Locate the line that contains "Vista MARC (688, 298)" in the entries below, then repeat it and every following line through the line that contains "Número de registros", exactly, and no others.

---- Record extracts

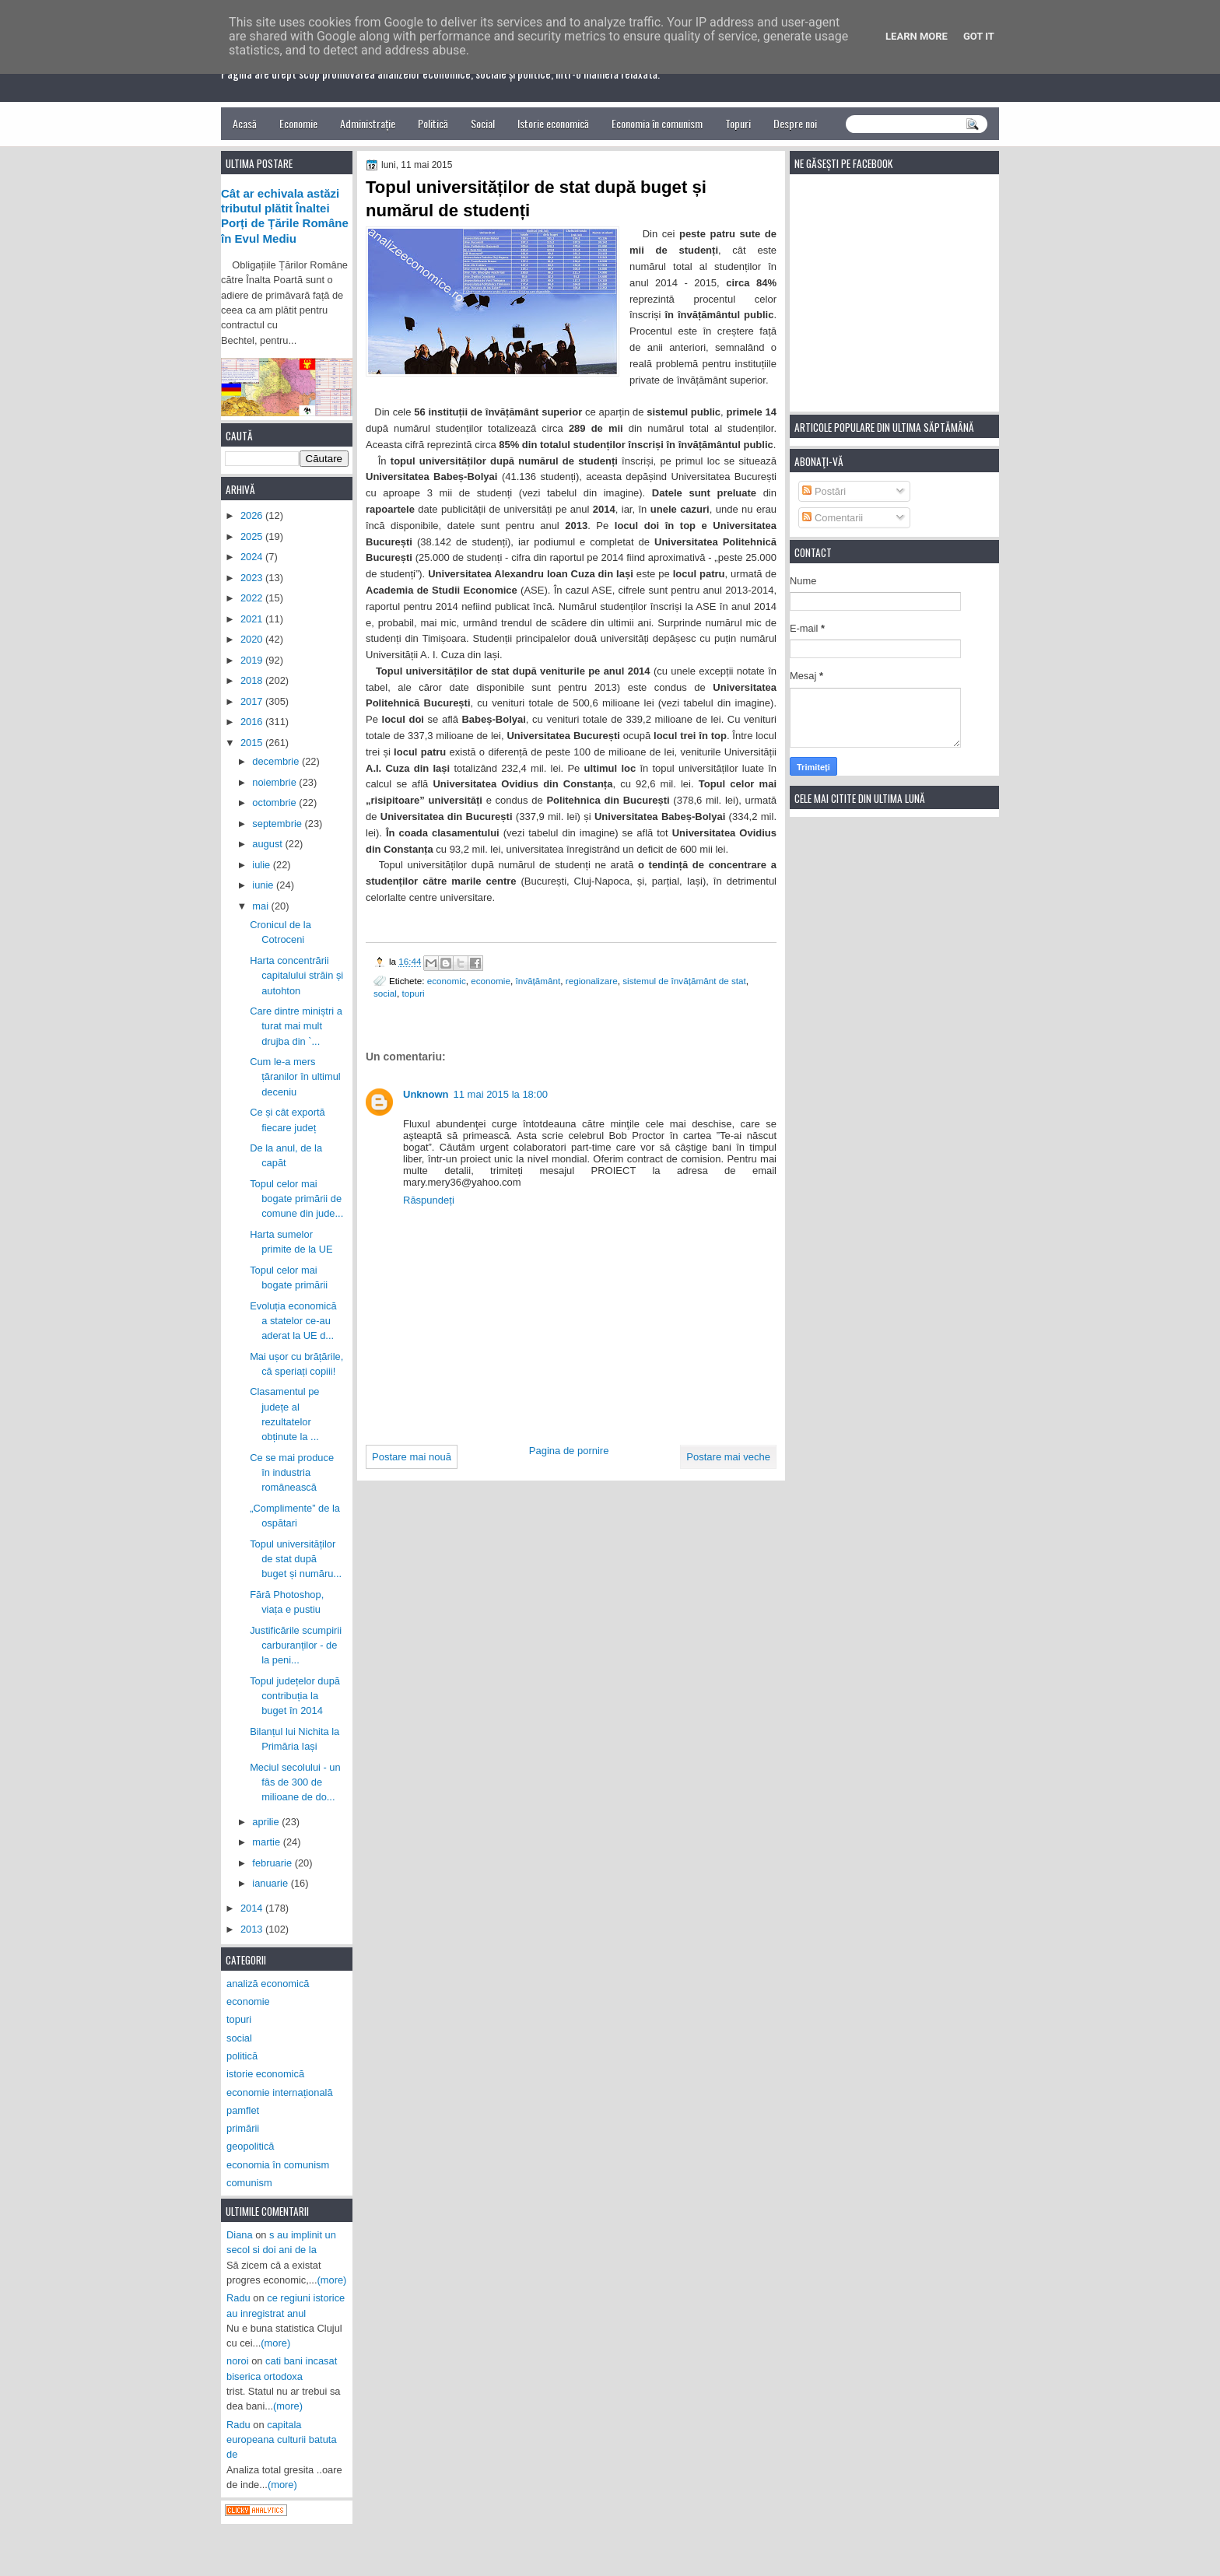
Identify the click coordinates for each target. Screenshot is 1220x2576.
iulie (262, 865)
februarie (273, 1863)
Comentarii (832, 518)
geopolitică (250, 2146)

--------
---- Record extracts

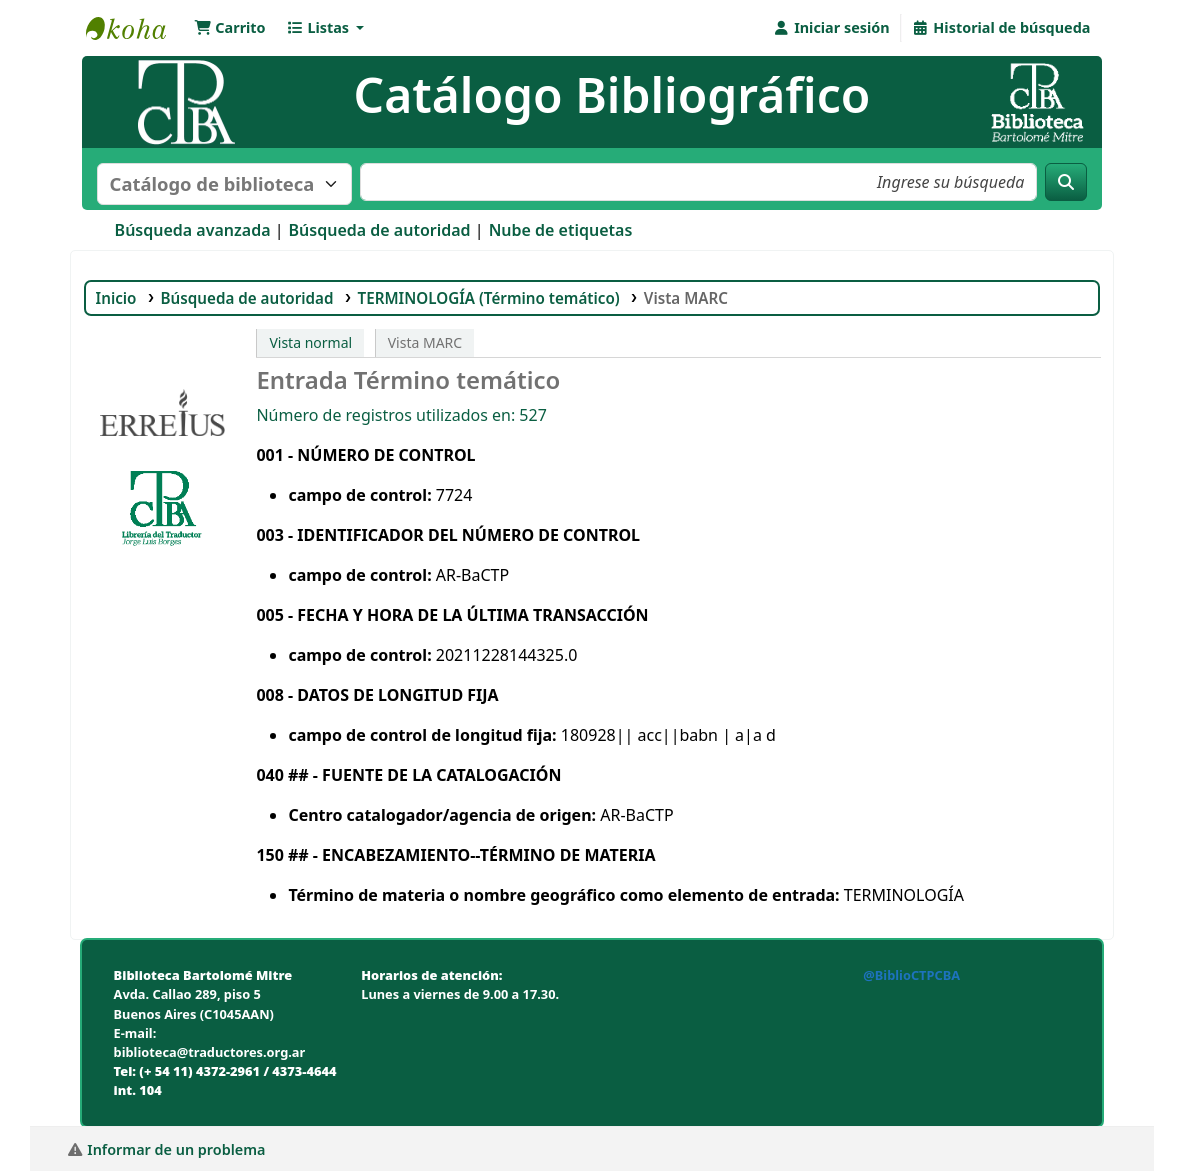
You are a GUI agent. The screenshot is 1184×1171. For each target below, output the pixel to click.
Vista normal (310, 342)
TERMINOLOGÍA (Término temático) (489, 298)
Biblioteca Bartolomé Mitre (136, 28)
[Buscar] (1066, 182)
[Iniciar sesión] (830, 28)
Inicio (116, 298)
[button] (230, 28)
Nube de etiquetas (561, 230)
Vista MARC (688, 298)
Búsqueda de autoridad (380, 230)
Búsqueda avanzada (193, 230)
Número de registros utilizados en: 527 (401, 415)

--------
---- Record extracts

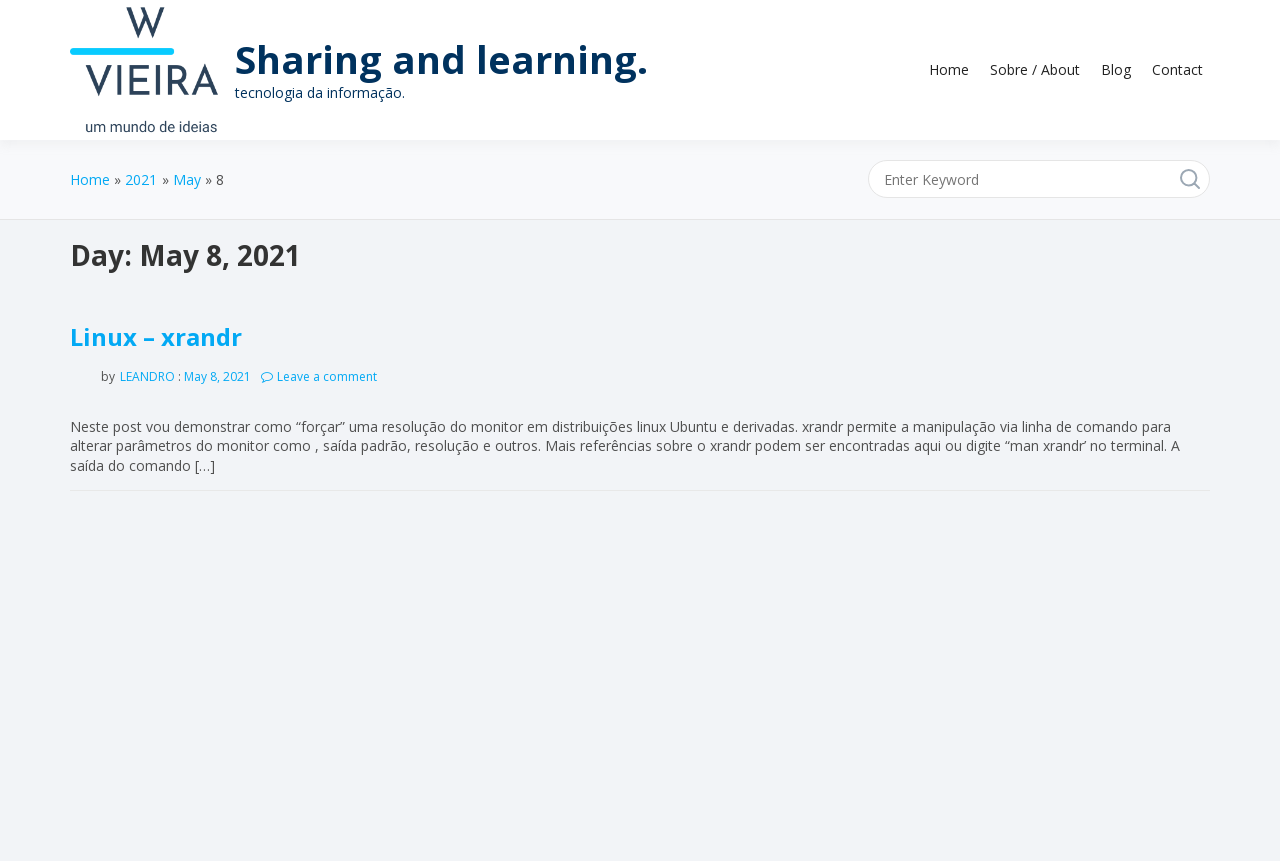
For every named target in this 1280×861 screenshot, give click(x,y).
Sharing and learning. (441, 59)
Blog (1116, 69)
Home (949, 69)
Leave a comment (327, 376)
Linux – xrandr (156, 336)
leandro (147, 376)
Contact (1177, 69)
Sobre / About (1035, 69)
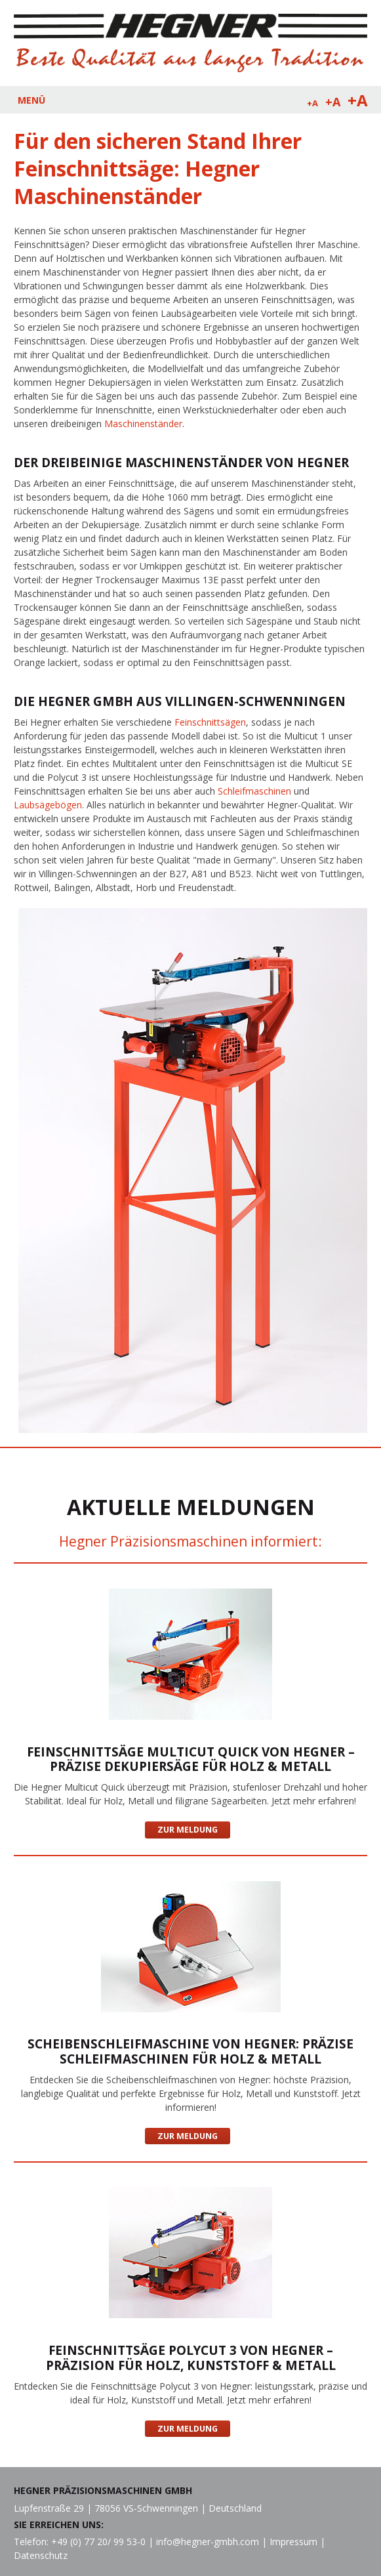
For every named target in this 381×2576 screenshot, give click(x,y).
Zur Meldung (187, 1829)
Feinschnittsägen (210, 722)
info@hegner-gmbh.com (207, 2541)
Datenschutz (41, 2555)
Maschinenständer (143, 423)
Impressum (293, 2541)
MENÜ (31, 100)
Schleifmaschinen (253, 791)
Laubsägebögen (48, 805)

--------

Your solution ▸
Vista MARC (688, 298)
Búsqueda de autoridad (380, 230)
Búsqueda avanzada (193, 230)
Número de registros utilizados en: 527 (401, 415)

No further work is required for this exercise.